Era costumbre entonces que unas cuantas matriarcas se pusiesen de acuerdo y, previo pago de una pequeña cantidad al panadero, dispusiesen de horno y obrador una vez éste había finalizado su trabajo, aprovechando el último calor del horno de leña para hacer pastas, magdalenas y otras delicias llenas de encanto quizás por su afinada rusticidad hoy tan difícil de encontrar. Pero allí olía a dulces; azúcar, mantequilla y huevo dorándose en el horno… punzadas de anís, caricias de almendra….y no era ese el olor que había llamado con fuerza a las puertas de mi memoria.

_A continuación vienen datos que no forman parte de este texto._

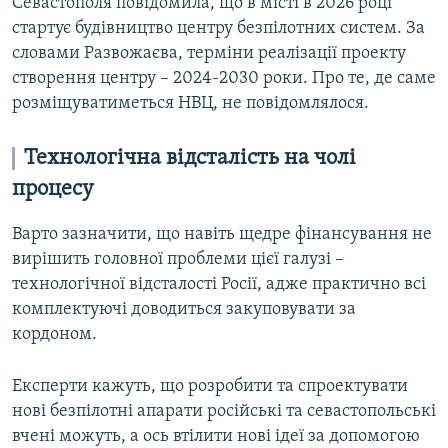
Севастополя повідомила, що в місті в 2026 році
стартує будівництво центру безпілотних систем. За
словами Развожаєва, терміни реалізації проекту
створення центру – 2024-2030 роки. Про те, де саме
розміщуватиметься НВЦ, не повідомлялося.
Технологічна відсталість на чолі
процесу
Варто зазначити, що навіть щедре фінансування не
вирішить головної проблеми цієї галузі –
технологічної відсталості Росії, адже практично всі
комплектуючі доводиться закуповувати за
кордоном.
Експерти кажуть, що розробити та спроектувати
нові безпілотні апарати російські та севастопольські
вчені можуть, а ось втілити нові ідеї за допомогою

Me zambullí de nuevo en el vórtice de ese remolino de recuerdos y vi al matrimonio propietario que, mientras invadíamos una parte de sus dominios, se afanaban en limpiar y ordenar el resto de la tahona. Eran los amos una pareja de más que mediana edad, a los que recuerdo siempre sonriendo y felices de estar el uno junto al otro. Pese a todo su empeño no habían logrado tener hijos y se veía que les encantaban los críos. Cuando visitaba la panadería para “ayudar” a mi abuela solía ser yo el único infante y no pasaban más de un par de minutos sin que apareciese la panadera, el rostro orlado de una sonrisa más blanca que la harina, una galleta de nata en la mano y tras estamparme un par de sonoros besos, me abrazase. “¡El panadero más guapo!” gorjeaba mientras apretaba, casi sumergía, mi cabeza en su generoso, opulento escote. Desconcertado, como quien despierta zarandeado por el tren, lo vi claro… ¡Sí!, ¡Sí! Ese es el olor que las hogazas de candeal traían a mi memoria y quizás justificaba mi decisión. Sin saberlo llevaba años tratando de recuperar el aroma entre el que ahora me dejaba flotar feliz acariciando antiguos recuerdos y que no era otro que el de ese escote de piel morena, húmeda y caliente siempre tamizada por una fina capa de harina en el que se hundía mi rostro de niño sin dejar de masticar una galleta de nata.